Saved data entries
=== Section Start ===
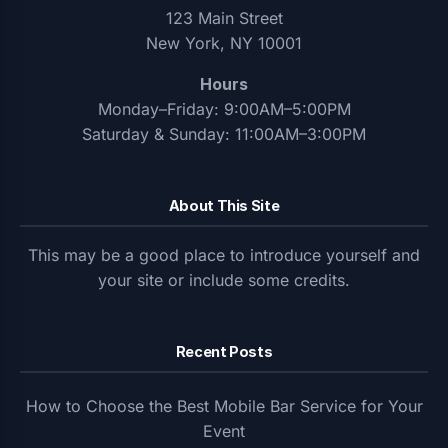
123 Main Street
New York, NY 10001
Hours
Monday–Friday: 9:00AM–5:00PM
Saturday & Sunday: 11:00AM–3:00PM
About This Site
This may be a good place to introduce yourself and
your site or include some credits.
Recent Posts
How to Choose the Best Mobile Bar Service for Your
Event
=== Section End ===
#### Instructions for the task
All the data above is to be transcribed exactly, with no pictures included.

#### Response for this exercise
123 Main Street
New York, NY 10001
Hours
Monday–Friday: 9:00AM–5:00PM
Saturday & Sunday: 11:00AM–3:00PM
About This Site
This may be a good place to introduce yourself and
your site or include some credits.
Recent Posts
How to Choose the Best Mobile Bar Service for Your
Event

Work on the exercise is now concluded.